#### GOAL OF THE EXERCISE:
In your reply, repeat the full listing exactly and leave each picture out.

#### DATA:
....................
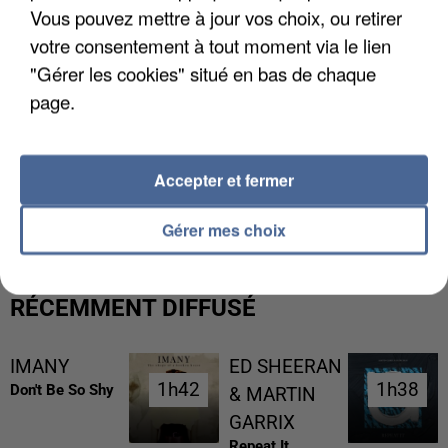
Vous pouvez mettre à jour vos choix, ou retirer
votre consentement à tout moment via le lien
"Gérer les cookies" situé en bas de chaque
page.
UNE TOURISTE DE L’OISE EMPORTÉE PAR UNE
Accepter et fermer
COULÉE DE BOUE EN HAUTE-SAVOIE
Gérer mes choix
RÉCEMMENT DIFFUSÉ
IMANY
ED SHEERAN
1h42
1h42
1h38
1h38
Don't Be So Shy
& MARTIN
GARRIX
Repeat It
....................
#### OUTPUT OF THE TASK:
Vous pouvez mettre à jour vos choix, ou retirer
votre consentement à tout moment via le lien
"Gérer les cookies" situé en bas de chaque
page.
UNE TOURISTE DE L’OISE EMPORTÉE PAR UNE
Accepter et fermer
COULÉE DE BOUE EN HAUTE-SAVOIE
Gérer mes choix
RÉCEMMENT DIFFUSÉ
IMANY
ED SHEERAN
1h42
1h42
1h38
1h38
Don't Be So Shy
& MARTIN
GARRIX
Repeat It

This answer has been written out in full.